La masacre de Columbine, de la cual se va a cumplir su vigésimo aniversario, es el ejemplo paradigmático de los tiroteos en escuelas, no por el número de decesos en un mismo evento (desafortunadamente ya superado en los años sucesivos), sino porque ha sido al que mayor cobertura se le dio en su momento y el que generó el mayor impacto en la opinión pública no sólo de Estados Unidos, sino del mundo entero. En tiempos recientes la humanidad ha sido impactada por actos de odio ejercidos por personas con acceso a las armas, como el del supremacista blanco en Christchurch, Nueva Zelanda, o el de dos estudiantes de una escuela de Sao Paulo, Brasil, tan sólo unas semanas después de que el presidente ultraderechista Jair Bolsonaro anunciara la libre portación de armas, “porque así lo decidió el pueblo”, justificó.

Por su parte, la obsesión y devoción que llegan a sentir algunos sectores de la sociedad norteamericana por las armas es tal que en personas, en especial adolescentes, les hace traspasar los límites hasta cierto punto comprensibles de su derecho a contar con un medio de defensa, y les impulsa a querer probar ese armamento en contra de otros, eligiendo las más de las veces como víctimas a esas personas cercanas con las que en algún momento llegaron a tener algún roce personal. Incluso algunos de quienes han empleado pistolas o rifles en contra de compañeros de la escuela o el trabajo, lo han hecho con armas que no eran de su propiedad directa, pero a las que tenían acceso porque estaban en el interior de sus hogares, compradas por otro miembro de la familia.

La Segunda Enmienda adoptada en la Constitución estadounidense garantiza el derecho individual de los ciudadanos norteamericanos a poseer armas de fuego para ser utilizadas en casos de legítima defensa, con todos los riesgos que ello implica. Hoy aterra saber que en Estados Unidos, hasta dos terceras partes de sus ciudadanos se oponen a la derogación de dicha enmienda, lo que habla del temor de las personas comunes a ser vulnerables a ataques, así como de la desconfianza en sus policías y la inseguridad en la que los norteamericanos también se sienten sumergidos.
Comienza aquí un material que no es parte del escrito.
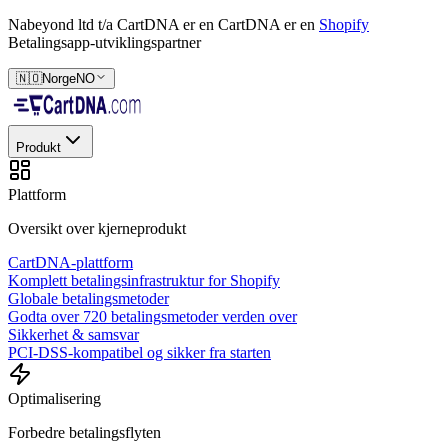
Nabeyond ltd t/a CartDNA er en
CartDNA er en
Shopify
Betalingsapp-utviklingspartner
🇳🇴
Norge
NO
Produkt
Plattform
Oversikt over kjerneprodukt
CartDNA-plattform
Komplett betalingsinfrastruktur for Shopify
Globale betalingsmetoder
Godta over 720 betalingsmetoder verden over
Sikkerhet & samsvar
PCI-DSS-kompatibel og sikker fra starten
Optimalisering
Forbedre betalingsflyten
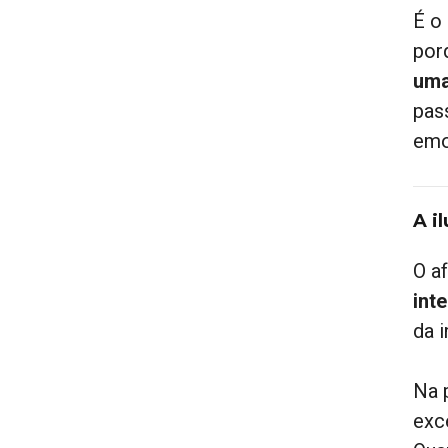
É o
por
uma
pas
emo
A i
O a
inte
da i
Na 
exc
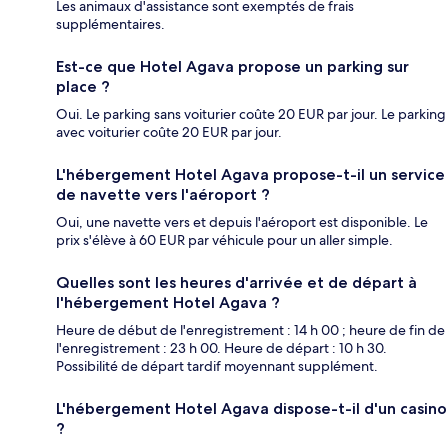
Les animaux d'assistance sont exemptés de frais
supplémentaires.
Est-ce que Hotel Agava propose un parking sur
place ?
Oui. Le parking sans voiturier coûte 20 EUR par jour. Le parking
avec voiturier coûte 20 EUR par jour.
L'hébergement Hotel Agava propose-t-il un service
de navette vers l'aéroport ?
Oui, une navette vers et depuis l'aéroport est disponible. Le
prix s'élève à 60 EUR par véhicule pour un aller simple.
Quelles sont les heures d'arrivée et de départ à
l'hébergement Hotel Agava ?
Heure de début de l'enregistrement : 14 h 00 ; heure de fin de
l'enregistrement : 23 h 00. Heure de départ : 10 h 30.
Possibilité de départ tardif moyennant supplément.
L'hébergement Hotel Agava dispose-t-il d'un casino
?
El presidente Donald Trump ha expresado muchas veces su fantasía de un país más seguro en la que los propios norteamericanos cumplan la función que sus policías no están haciendo, pero es increíble que una industria como la dedicada a la fabricación y distribución de armas haya logrado engañar a tantos estadounidenses en un tema que para el resto del mundo es bastante obvio: el tener armas en algún momento se revierte contra quienes las poseen, dado que su posesión exige no sólo capacidad económica para adquirirlas, sino también estabilidad emocional para saber que lo mejor es tenerlas pero nunca jamás llegar a necesitarlas.